Loaded with lentils, kidney beans, and chickpeas, this chili is low in fat while being very high in pure plant-based protein! This will help to keep you fuller longer and less inclined to grab at that bag of potato chips later on in the evening.
Hearty High-Protein Lentil, Kidney Bean, and Chickpea Chili [Vegan]
- 2 cups lentils, cooked or canned
- 2 cups kidney beans, cooked or canned
- 2 cups chickpeas, cooked or canned
- 1 large onion, diced
- 6 mushrooms, Cremini, chopped
- 2 handfuls of spinach, chopped
- 1 red pepper, chopped
- 1 can crushed fire-roasted tomatoes
- 1/2 cup tomato paste
- 4 garlic cloves
- 1/2 cup unsweetened almond milk
- 1 teaspoon liquid smoke
- 1 tablespoon olive oil
- 2 tablespoons cumin
- 1 tablespoon cayenne pepper
- 2 tablespoons oregano
- 1 tablespoon cinnamon
- 1 teaspoon dried basil
- 1 tablespoon garlic powder
- 1 tablespoon smoked paprika
- Black pepper, to taste
- 1/8 teaspoon of sea salt
- Chop all your veggies, get that prep going!
- Once everything is ready, add the olive oil and the liquid smoke to a large pot over medium heat.
- To this add your onions and allow them to sweat down and brown up.

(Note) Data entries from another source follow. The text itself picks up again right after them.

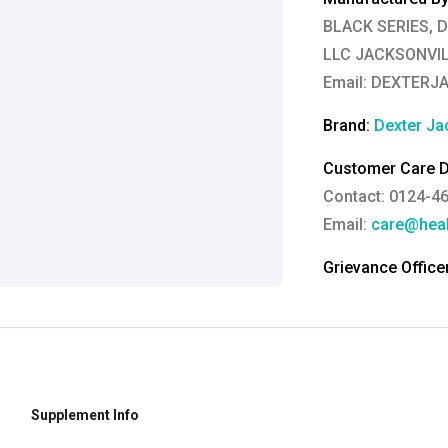
BLACK SERIES, 
LLC JACKSONVILL
Email:
DEXTERJ
Brand:
Dexter Ja
Customer Care De
Contact: 0124-4
Email:
care@heal
Grievance Officer
Brahm Rishi Sha
Designation:
Gen
Email ID:
grievan
Contact:
+91 852
Supplement Info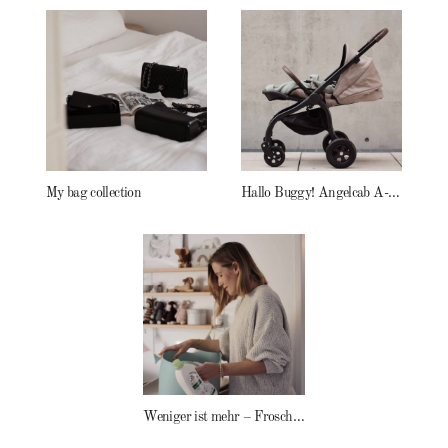
My bag collection
Hallo Buggy! Angelcab A-Serie
Weniger ist mehr – Frosch Baby Waschmittel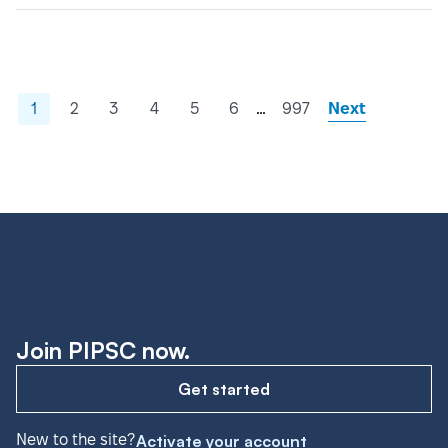
…
1
2
3
4
5
6
997
Next
Join PIPSC now.
Get started
New to the site?
Activate your account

- Next add your mushrooms, and minced garlic, allowing them to release their liquids and cook for about 5 minutes.
- Throw in the bell pepper and the chopped spinach, cooking until the spinach is fully wilted.
- Now it’s time to add all of your beans, toss in the lentils, kidney beans, and chickpeas into the pot.

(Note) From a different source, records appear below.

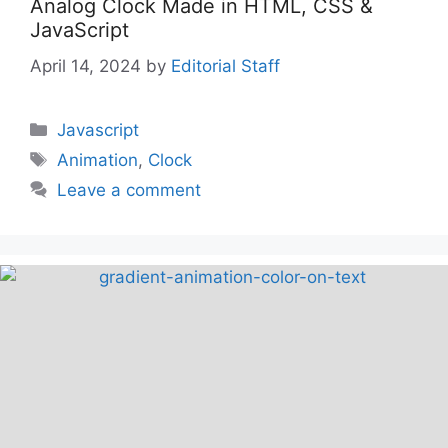
Analog Clock Made in HTML, CSS &
JavaScript
April 14, 2024
by
Editorial Staff
Categories
Javascript
Tags
Animation
,
Clock
Leave a comment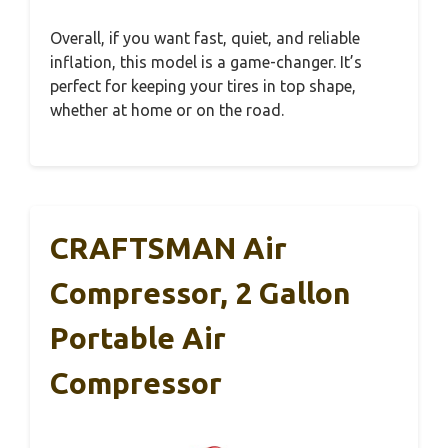
Overall, if you want fast, quiet, and reliable
inflation, this model is a game-changer. It’s
perfect for keeping your tires in top shape,
whether at home or on the road.
CRAFTSMAN Air
Compressor, 2 Gallon
Portable Air
Compressor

- Stir everything to combine.
- Add in all your spices and mix them throughout.
- Finally throw in the crushed fire-roasted tomatoes, tomato paste, and almond milk.
- Allow this to simmer on medium heat for 30 minutes partially covered.
- Taste your creation and add more spices if it suits your fancy.
- Top with cashew cream cheese and spring onions for the perfect bowl of chili!